II. – En conséquence, faire précéder cet article d’une division additionnelle et de son intitulé ainsi rédigés :
Chapitre …
Dispositions relatives au secret de la défense nationale
Objet
Le présent amendement vise à ouvrir aux commissions parlementaires (permanentes, spéciales ou d’enquête) la procédure qui permet aujourd’hui aux juridictions françaises de demander la déclassification et la communication d’informations, protégées au titre du secret de la défense nationale, à l’autorité administrative en charge de la classification.
Cette procédure prévoit qu’une telle demande entraîne la saisine de la commission consultative du secret de la défense nationale (CCSDN), qui rend un avis dont le sens peut être « favorable », « favorable à une déclassification partielle » ou « défavorable ».
Le sens de l’avis ne lie pas l’autorité administrative ayant procédé à la classification, mais est communiqué à l’organe qui a fait la demande de déclassification et est publié au Journal officiel.
L’objectif de la loi n° 98-567 du 8 juillet 1998, qui a créé cette procédure en instituant la CCSDN, était de concilier la protection du secret de la défense nationale et l’exigence de transparence nécessaire à la bonne marche de la justice. La solution retenue protège les prérogatives de l’exécutif tout en donnant un droit de regard à une entité tierce – la CCSDN – sur la nécessité de la classification décidée par une autorité administrative.

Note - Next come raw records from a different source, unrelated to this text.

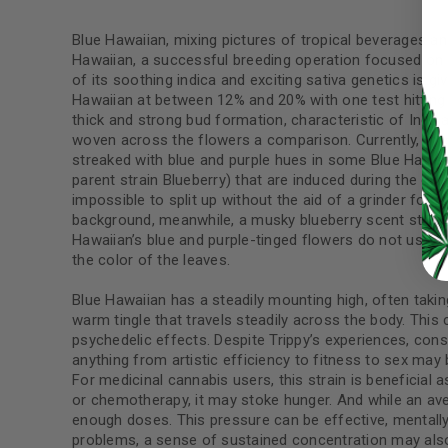
Blue Hawaiian, mixing pictures of tropical beverages an
Hawaiian, a successful breeding operation focused on s
of its soothing indica and exciting sativa genetics is 
LOG IN
Hawaiian at between 12% and 20% with one test hitting 
thick and strong bud formation, characteristic of Indica
woven across the flowers a comparison. Currently, these
LOST YOUR PASSWORD?
streaked with blue and purple hues in some Blue Hawai
parent strain Blueberry) that are induced during the gr
Continue with
Google
impossible to split up without the aid of a grinder for jo
background, meanwhile, a musky blueberry scent sticks 
Hawaiian’s blue and purple-tinged flowers do not usuall
the color of the leaves.
Blue Hawaiian has a steadily mounting high, often tak
warm tingle that travels steadily across the body. This 
psychedelic effects. Despite Trippy’s experiences, con
anything from artistic efficiency to fitness to sex may
For medicinal cannabis users, this strain is beneficial
or chemotherapy, it may stoke hunger. And while an ave
enough doses. This pressure can be effective, mentally 
problems, a sense of sustained concentration may also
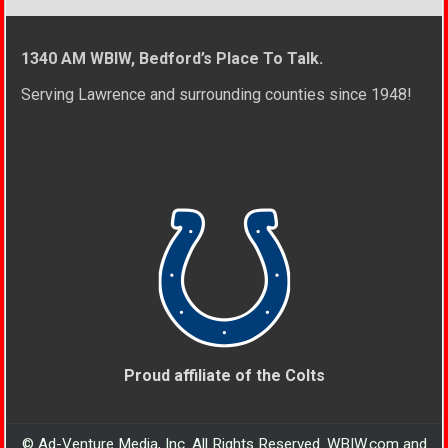
1340 AM WBIW, Bedford’s Place To Talk.
Serving Lawrence and surrounding counties since 1948!
Proud affiliate of the Colts
© Ad-Venture Media, Inc. All Rights Reserved. WBIW.com and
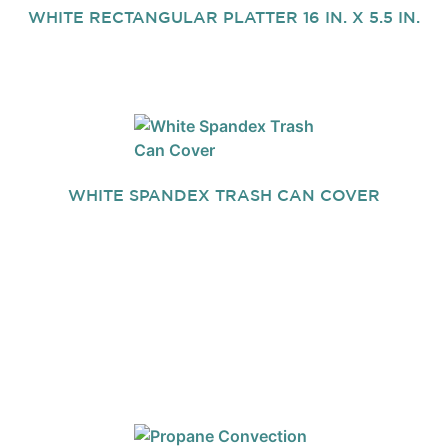
WHITE RECTANGULAR PLATTER 16 IN. X 5.5 IN.
WHITE SPANDEX TRASH CAN COVER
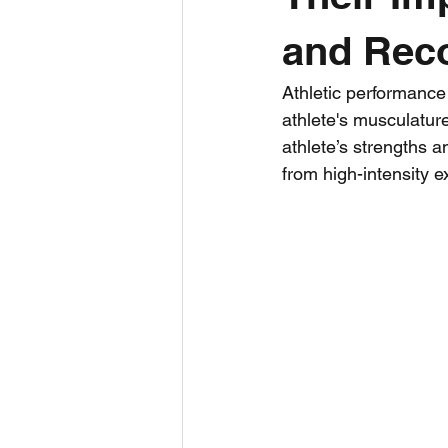
and Rec
Bite Size
Ultra Running
Athletic performance 
athlete's musculatur
Triathlon
Run
Sports Sc
athlete’s strengths a
from high-intensity e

Le Conseil constitutionnel dans sa décision n° 2011-192 QPC du 10 novembre 2011 a rappelé que « tant le principe de la séparation des pouvoirs que l’existence d’autres exigences constitutionnelles » imposent « d’assurer une conciliation qui ne soit pas déséquilibrée entre le droit des personnes intéressées à exercer un recours juridictionnel effectif, le droit à un procès équitable ainsi que la recherche des auteurs d’infractions et les exigences constitutionnelles inhérentes à la sauvegarde des intérêts fondamentaux de la Nation ».
Le principe de séparation des pouvoirs ainsi que d’autres exigences constitutionnelles – telles que celles énoncées à l’article 24 de la Constitution, qui prévoit que le Parlement « contrôle l’action du Gouvernement » et « évalue les politiques publiques », ou encore aux articles XIV et XV de la Déclaration des droits de l’homme et du citoyen, qui disposent que « tous les citoyens ont le droit de constater par eux-mêmes ou par leurs représentants, la nécessité de la contribution publique, de la consentir librement, d’en suivre l’emploi (...) » et que « la société a la droit de demander compte à tout agent public de son administration » – imposent de la même manière d’assurer une conciliation entre les exigences liées à la fonction de contrôle du Parlement et celles inhérentes à la sauvegarde des intérêts fondamentaux de la Nation.
Aujourd’hui, cet équilibre n’est pas assuré. En effet, l’effectivité des pouvoirs de contrôle du Parlement et de ses organes est subordonnée à une décision administrative, sans possibilité de recours ni de contestation.
De ce fait, le secret de la défense nationale peut être détourné de sa finalité – la sauvegarde des intérêts fondamentaux de la Nation – afin de faire obstacle à la mission de contrôle du Parlement.
Le risque de détournement n’est pas théorique, comme l’a montré la classification du rapport réalisé l’an dernier par l’IGF, le CGA et la DGA sur les recettes exceptionnelles du ministère de la défense, très défavorable aux sociétés de projet que le Gouvernement voulait mettre en place dans le cadre du projet de loi Macron.
Cette situation ne semble pas conforme à l’article 16 de la Déclaration des droits de l’homme et du citoyen de 1789, aux termes duquel : « Toute société dans laquelle la garantie des droits n’est pas assurée, ni la séparation des pouvoirs déterminée, n’a point de Constitution ».
C’est ce à quoi le présent amendement tend à remédier.
Il faut relever que lors de l’examen de la loi du 8 juillet 1998, le Sénat avait adopté un amendement en ce sens, à l’initiative de nos anciens collègues Nicolas About, rapporteur pour la commission des affaires étrangères, de la défense et des forces armées, et Jean-Paul Amoudry, rapporteur pour avis de la commission des lois.